| The problem |
A single number is expected: the count of lines in the entries below that contain "玩家投注報表".

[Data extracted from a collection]
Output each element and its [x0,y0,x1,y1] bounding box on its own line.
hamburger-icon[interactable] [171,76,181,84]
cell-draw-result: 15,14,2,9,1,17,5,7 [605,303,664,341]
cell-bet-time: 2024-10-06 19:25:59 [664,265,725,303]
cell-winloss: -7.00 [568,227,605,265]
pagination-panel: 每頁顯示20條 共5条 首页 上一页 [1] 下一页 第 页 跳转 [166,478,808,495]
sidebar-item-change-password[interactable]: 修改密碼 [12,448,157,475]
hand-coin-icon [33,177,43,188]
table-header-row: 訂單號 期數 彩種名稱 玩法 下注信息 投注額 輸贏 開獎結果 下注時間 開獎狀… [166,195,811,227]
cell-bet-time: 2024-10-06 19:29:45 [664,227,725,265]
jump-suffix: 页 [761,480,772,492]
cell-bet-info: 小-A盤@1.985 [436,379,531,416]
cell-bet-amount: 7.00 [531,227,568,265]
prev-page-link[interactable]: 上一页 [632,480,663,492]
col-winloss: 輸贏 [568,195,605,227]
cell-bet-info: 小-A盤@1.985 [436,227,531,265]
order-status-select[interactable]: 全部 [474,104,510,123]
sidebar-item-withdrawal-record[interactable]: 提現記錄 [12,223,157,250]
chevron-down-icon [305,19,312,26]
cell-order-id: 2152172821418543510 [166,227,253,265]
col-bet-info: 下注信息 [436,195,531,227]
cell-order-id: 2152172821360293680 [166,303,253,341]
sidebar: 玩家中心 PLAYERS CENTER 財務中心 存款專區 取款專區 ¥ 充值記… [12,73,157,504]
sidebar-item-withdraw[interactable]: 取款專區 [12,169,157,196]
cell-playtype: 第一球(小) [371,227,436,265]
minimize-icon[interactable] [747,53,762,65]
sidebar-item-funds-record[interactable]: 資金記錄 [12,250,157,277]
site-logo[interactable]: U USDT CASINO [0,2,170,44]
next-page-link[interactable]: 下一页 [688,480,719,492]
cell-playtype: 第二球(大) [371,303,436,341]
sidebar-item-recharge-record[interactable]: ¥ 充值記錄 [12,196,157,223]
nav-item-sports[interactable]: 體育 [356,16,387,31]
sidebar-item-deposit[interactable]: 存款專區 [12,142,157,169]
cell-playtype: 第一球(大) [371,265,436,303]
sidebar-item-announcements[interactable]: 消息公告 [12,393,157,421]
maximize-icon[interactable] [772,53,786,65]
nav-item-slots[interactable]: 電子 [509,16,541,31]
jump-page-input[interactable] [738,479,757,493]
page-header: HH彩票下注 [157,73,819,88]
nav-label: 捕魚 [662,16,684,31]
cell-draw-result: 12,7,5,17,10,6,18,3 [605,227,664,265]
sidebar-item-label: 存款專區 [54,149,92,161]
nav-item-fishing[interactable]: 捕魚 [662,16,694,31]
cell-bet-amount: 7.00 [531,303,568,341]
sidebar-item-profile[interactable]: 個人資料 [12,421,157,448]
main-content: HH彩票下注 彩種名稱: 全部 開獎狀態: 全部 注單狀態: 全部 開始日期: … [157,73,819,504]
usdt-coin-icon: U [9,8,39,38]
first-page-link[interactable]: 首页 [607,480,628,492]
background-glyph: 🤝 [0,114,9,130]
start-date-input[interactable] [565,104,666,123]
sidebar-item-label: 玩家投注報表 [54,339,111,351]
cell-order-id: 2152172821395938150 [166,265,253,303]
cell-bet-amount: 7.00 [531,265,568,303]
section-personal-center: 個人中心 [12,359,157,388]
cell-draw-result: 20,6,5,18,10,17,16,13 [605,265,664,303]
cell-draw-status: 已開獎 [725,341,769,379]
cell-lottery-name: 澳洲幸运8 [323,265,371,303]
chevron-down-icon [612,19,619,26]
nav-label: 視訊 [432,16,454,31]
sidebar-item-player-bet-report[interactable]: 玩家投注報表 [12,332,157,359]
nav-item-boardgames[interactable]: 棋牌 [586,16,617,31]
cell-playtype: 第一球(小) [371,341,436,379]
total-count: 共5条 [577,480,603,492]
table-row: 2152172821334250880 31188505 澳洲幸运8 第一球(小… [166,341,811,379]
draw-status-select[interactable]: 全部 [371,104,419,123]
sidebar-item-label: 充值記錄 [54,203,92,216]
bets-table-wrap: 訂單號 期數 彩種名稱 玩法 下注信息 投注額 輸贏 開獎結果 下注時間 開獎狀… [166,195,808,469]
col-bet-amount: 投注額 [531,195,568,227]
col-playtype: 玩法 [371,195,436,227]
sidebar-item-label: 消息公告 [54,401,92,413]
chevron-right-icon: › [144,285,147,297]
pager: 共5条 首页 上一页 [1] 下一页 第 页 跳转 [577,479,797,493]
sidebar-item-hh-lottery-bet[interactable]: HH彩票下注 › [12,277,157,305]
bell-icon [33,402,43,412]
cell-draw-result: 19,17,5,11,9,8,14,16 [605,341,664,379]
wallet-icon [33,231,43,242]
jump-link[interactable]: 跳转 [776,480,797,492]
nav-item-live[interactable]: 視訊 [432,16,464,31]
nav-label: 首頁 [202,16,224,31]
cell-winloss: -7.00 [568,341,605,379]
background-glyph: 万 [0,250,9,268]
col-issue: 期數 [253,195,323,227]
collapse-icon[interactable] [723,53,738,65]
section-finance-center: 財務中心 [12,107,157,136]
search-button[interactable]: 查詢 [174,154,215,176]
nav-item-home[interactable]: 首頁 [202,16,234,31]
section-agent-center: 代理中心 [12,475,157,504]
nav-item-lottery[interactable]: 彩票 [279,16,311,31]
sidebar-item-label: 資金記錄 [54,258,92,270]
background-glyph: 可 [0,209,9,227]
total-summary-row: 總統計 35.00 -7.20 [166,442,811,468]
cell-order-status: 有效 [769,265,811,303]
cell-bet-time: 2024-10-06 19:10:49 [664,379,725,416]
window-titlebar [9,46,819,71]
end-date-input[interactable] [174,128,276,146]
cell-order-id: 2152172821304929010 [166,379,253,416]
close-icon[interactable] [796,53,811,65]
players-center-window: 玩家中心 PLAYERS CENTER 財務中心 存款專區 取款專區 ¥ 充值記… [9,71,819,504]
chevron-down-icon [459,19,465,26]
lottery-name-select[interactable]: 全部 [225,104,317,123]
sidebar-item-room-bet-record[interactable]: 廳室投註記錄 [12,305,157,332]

| Task solution |
2